→ **WHAT IS EXPECTED**: Drop every picture and give the entries back exactly.

------ SOURCE DATA

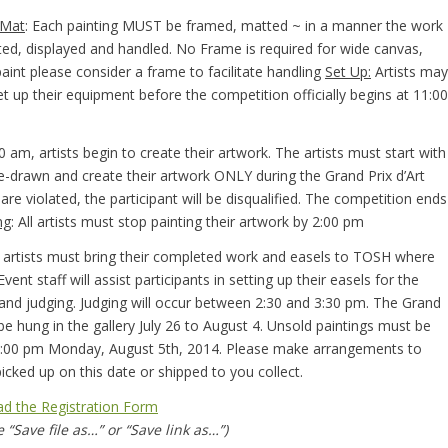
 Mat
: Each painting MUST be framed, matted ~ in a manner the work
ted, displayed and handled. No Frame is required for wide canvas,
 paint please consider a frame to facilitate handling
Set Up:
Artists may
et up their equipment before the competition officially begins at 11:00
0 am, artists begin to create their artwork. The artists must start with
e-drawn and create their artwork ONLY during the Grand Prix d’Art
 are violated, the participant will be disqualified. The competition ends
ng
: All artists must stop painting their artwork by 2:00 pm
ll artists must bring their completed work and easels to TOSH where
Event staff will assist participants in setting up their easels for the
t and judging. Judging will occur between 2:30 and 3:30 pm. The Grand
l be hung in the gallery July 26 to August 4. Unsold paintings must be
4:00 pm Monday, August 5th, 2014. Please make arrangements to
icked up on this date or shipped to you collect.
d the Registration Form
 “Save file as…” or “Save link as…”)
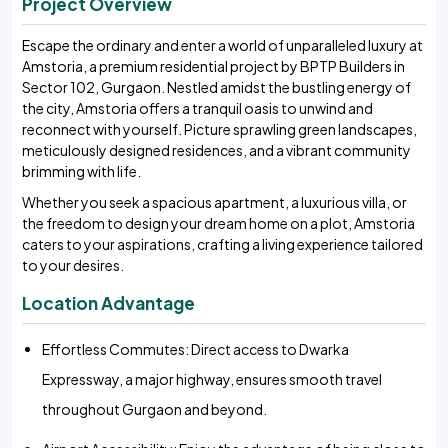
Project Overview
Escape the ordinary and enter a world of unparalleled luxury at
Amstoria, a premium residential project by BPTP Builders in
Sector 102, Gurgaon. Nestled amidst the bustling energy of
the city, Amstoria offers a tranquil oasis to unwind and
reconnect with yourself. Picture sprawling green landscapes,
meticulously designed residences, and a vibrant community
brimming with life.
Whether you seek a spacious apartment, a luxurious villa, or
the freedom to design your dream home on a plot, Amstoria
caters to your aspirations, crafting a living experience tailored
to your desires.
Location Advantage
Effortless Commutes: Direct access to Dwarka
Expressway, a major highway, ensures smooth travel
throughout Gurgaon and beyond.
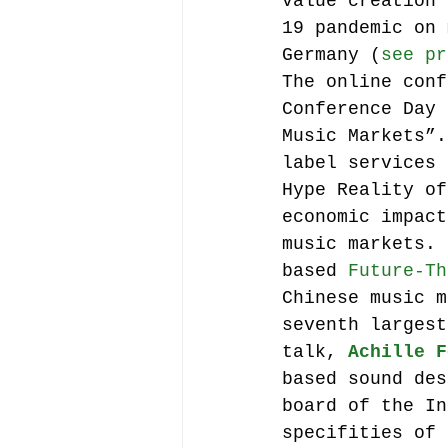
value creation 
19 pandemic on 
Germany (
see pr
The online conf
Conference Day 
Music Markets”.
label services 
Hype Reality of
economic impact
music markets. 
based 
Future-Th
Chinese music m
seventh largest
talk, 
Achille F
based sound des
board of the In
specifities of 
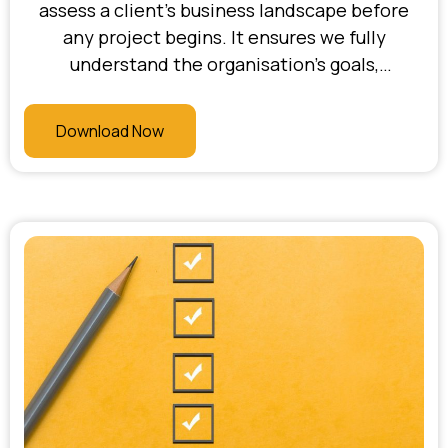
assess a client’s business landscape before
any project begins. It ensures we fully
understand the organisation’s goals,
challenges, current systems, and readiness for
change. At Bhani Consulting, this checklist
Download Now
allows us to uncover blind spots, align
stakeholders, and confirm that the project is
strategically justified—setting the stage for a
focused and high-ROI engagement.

------------

→ **ANSWER**:
 Mat
: Each painting MUST be framed, matted ~ in a manner the work
ted, displayed and handled. No Frame is required for wide canvas,
 paint please consider a frame to facilitate handling
Set Up:
Artists may
et up their equipment before the competition officially begins at 11:00
0 am, artists begin to create their artwork. The artists must start with
e-drawn and create their artwork ONLY during the Grand Prix d’Art
 are violated, the participant will be disqualified. The competition ends
ng
: All artists must stop painting their artwork by 2:00 pm
ll artists must bring their completed work and easels to TOSH where
Event staff will assist participants in setting up their easels for the
t and judging. Judging will occur between 2:30 and 3:30 pm. The Grand
l be hung in the gallery July 26 to August 4. Unsold paintings must be
4:00 pm Monday, August 5th, 2014. Please make arrangements to
icked up on this date or shipped to you collect.
d the Registration Form
 “Save file as…” or “Save link as…”)
Project Overview
Escape the ordinary and enter a world of unparalleled luxury at
Amstoria, a premium residential project by BPTP Builders in
Sector 102, Gurgaon. Nestled amidst the bustling energy of
the city, Amstoria offers a tranquil oasis to unwind and
reconnect with yourself. Picture sprawling green landscapes,
meticulously designed residences, and a vibrant community
brimming with life.
Whether you seek a spacious apartment, a luxurious villa, or
the freedom to design your dream home on a plot, Amstoria
caters to your aspirations, crafting a living experience tailored
to your desires.
Location Advantage
Effortless Commutes: Direct access to Dwarka
Expressway, a major highway, ensures smooth travel
throughout Gurgaon and beyond.
value creation 
19 pandemic on 
Germany (
see pr
The online conf
Conference Day 
Music Markets”.
label services 
Hype Reality of
economic impact
music markets. 
based 
Future-Th
Chinese music m
seventh largest
talk, 
Achille F
based sound des
board of the In
specifities of 
assess a client’s business landscape before
any project begins. It ensures we fully
understand the organisation’s goals,
challenges, current systems, and readiness for
change. At Bhani Consulting, this checklist
Download Now
allows us to uncover blind spots, align
stakeholders, and confirm that the project is
strategically justified—setting the stage for a
focused and high-ROI engagement.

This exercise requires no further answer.